Meta’s policies on non-consensual deepfake images need updating, including wording that is “not sufficiently clear”, a company panel said in a decision on cases involving AI-generated explicit depictions of two famous women.
The quasi-independent Oversight Board said that in one of the cases, the social media giant failed to take down the deepfake intimate image of a famous Indian woman, whom it did not identify, until the company’s review board became involved.
Deepfake nude images of women and celebrities including Taylor Swift have proliferated on social media because the technology used to make them has become more accessible and easier to use, and online platforms have been facing pressure to do more to tackle the problem.
The board, which Meta set up in 2020 to serve as a referee for content on its platforms including Facebook and Instagram, has spent months reviewing the two cases involving AI-generated images depicting famous women, one Indian and one American.
The board did not identify either woman, describing each only as a “female public figure”.
Meta said it welcomed the board’s recommendations and is reviewing them.
One case involved an “AI-manipulated image” posted on Instagram depicting a nude Indian woman shown from the back with her face visible.
The board said a user reported the image as pornography but the report was not reviewed within a 48-hour deadline so it was automatically closed. The user filed an appeal to Meta, but that was also automatically closed.
It was not until the user appealed to the Oversight Board that Meta decided its original decision not to take the post down was made in error.
Meta disabled the account that posted the images and added them to a database used to automatically detect and remove images that violate its rules.
In the second case, an AI-generated image depicting the American women nude and being groped were posted to a Facebook group. It was automatically removed because it was already in the database. A user appealed to the board over the removal but it upheld Meta’s decision.
The board said both images violated Meta’s ban on “derogatory sexualised photoshop” under its bullying and harassment policy.
However it added that its policy wording was not clear to users and recommended replacing the word “derogatory” with a different term like “non-consensual” and specifying that the rule covers a broad range of editing and media manipulation techniques that go beyond “photoshop”.
Deepfake nude images should also fall under community standards on “adult sexual exploitation” instead of “bullying and harassment”, it said.
When the board asked Meta why the Indian woman was not already in its image database, it was alarmed by the company’s response that it relied on media reports.
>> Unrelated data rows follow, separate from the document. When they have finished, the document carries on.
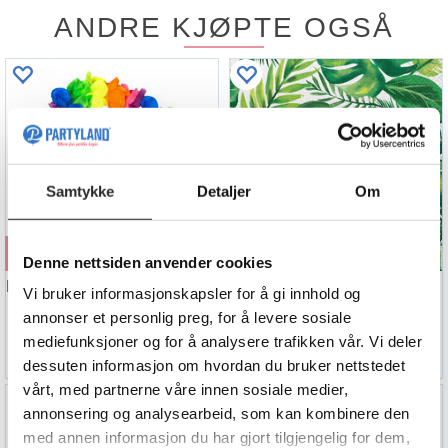
ANDRE KJØPTE OGSÅ
Samtykke
Detaljer
Om
Kjøp
Kjøp
Denne nettsiden anvender cookies
Blomsterkrans - Deluxe - Regnbue
Papirservietter - Palme Luau
Vi bruker informasjonskapsler for å gi innhold og
Polyester
33cm - 16pk
annonser et personlig preg, for å levere sosiale
34,90
39,90
mediefunksjoner og for å analysere trafikken vår. Vi deler
dessuten informasjon om hvordan du bruker nettstedet
vårt, med partnerne våre innen sosiale medier,
annonsering og analysearbeid, som kan kombinere den
med annen informasjon du har gjort tilgjengelig for dem,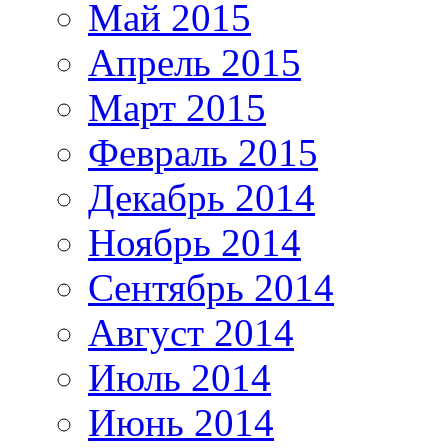
Май 2015
Апрель 2015
Март 2015
Февраль 2015
Декабрь 2014
Ноябрь 2014
Сентябрь 2014
Август 2014
Июль 2014
Июнь 2014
“This is worrying because many victims of deepfake intimate images are not in the public eye and are forced to either accept the spread of their non-consensual depictions or search for and report every instance,” the board said.
The board also said it was concerned about Meta’s “auto-closing” of appeals over image-based sexual abuse after 48 hours, saying it “could have a significant human rights impact”.
Meta, then called Facebook, launched the Oversight Board in 2020 in response to criticism that it was not moving fast enough to remove misinformation, hate speech and influence campaigns from its platforms.
The panel has 21 members, a multinational group that includes legal scholars, human rights experts and journalists.